Hu, Koren, and Volinsky's 2008 ICDM paper extended ALS to implicit feedback. Their key insight is that for implicit data, every user-item pair is observed: an interaction means "some preference, some confidence" and a non-interaction means "some preference (probably negative), low confidence." The model treats the binary preference p and a confidence weight c separately, then minimizes the confidence-weighted squared error over the full m by n matrix using ALS with closed-form linear-algebra tricks that exploit the low rank structure. The algorithm became the default factorization for implicit data and is the basis for the open-source implicit Python library and the implicit-mode of Spark ALS. The paper won the IEEE ICDM 10-Year Highest-Impact Paper Award in 2017.
Collaborative filtering systems differ in the type of feedback they consume.
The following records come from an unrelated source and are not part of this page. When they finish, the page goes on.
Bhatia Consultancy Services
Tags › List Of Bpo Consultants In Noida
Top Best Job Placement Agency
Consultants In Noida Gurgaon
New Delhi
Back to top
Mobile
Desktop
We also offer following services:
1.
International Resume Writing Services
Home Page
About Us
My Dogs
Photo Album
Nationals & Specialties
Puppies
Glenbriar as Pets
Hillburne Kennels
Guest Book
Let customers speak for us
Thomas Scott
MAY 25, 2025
Explicit feedback is direct, intentional input from users: star ratings, thumbs-up or thumbs-down, written reviews. It expresses preference clearly, but it is sparse: most users rate only a small fraction of items they interact with, and the act of rating itself selects for unusual reactions (very good or very bad).
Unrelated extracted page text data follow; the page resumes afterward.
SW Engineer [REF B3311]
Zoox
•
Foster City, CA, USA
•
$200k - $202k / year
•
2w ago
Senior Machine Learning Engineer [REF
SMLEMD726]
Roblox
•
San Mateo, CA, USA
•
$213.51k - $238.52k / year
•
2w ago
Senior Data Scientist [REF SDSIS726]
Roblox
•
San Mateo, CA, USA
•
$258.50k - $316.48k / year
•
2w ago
Implicit feedback is inferred from observed behavior: clicks, watches, purchases, dwell time, plays, scroll depth, repeat visits. It is far more abundant than explicit feedback. Its weakness is interpretation: viewing a product page does not necessarily indicate a positive preference, and the absence of an interaction does not reliably indicate disinterest (the user may not have seen the item).
| Feedback type | Examples | Advantages | Disadvantages |
|---|---|---|---|
| Explicit | Star ratings, likes, written reviews, thumbs up or down | Clear preference signal; easy to model | Very sparse; requires user effort; selection bias |
| Implicit | Clicks, purchases, watch time, listen counts, dwell time, scroll depth | Abundant; no extra user effort; richer behavioral coverage | Noisy; non-interaction is ambiguous; biased by exposure |
Most large production recommenders today rely primarily on implicit feedback because of its abundance. Hu, Koren, and Volinsky's 2008 weighted-confidence ALS framework gave the field its first principled implicit-feedback factorization. Many systems still mix in explicit signals where available to disambiguate cases such as a long click followed by a quick close (negative implicit signal but a positive click).
The rise of deep learning after 2014 brought several neural architectures into the CF toolkit. The motivation was that classic matrix factorization assumes a linear interaction (a dot product) between user and item factors, while real preferences may depend non-linearly on combinations of factors and on side information that is hard to slot into a linear model.
Xiangnan He, Lizi Liao, Hanwang Zhang, Liqiang Nie, Xia Hu, and Tat-Seng Chua's 2017 paper at WWW introduced neural collaborative filtering (NCF). NCF replaces the dot product of matrix factorization with a feedforward neural network that learns an arbitrary user-item interaction function from data. The paper proposed three model variants: Generalized Matrix Factorization (GMF), which generalizes the standard inner product; Multi-Layer Perceptron (MLP), which feeds concatenated user and item embeddings into a stack of fully connected layers; and NeuMF, which fuses GMF and MLP and trains them jointly. NCF was evaluated on the MovieLens 1M and Pinterest datasets and significantly outperformed traditional MF on Hit Rate at 10 and NDCG at 10. NCF also normalized the practice of training CF models on implicit feedback with binary cross-entropy loss and negative sampling, which became standard.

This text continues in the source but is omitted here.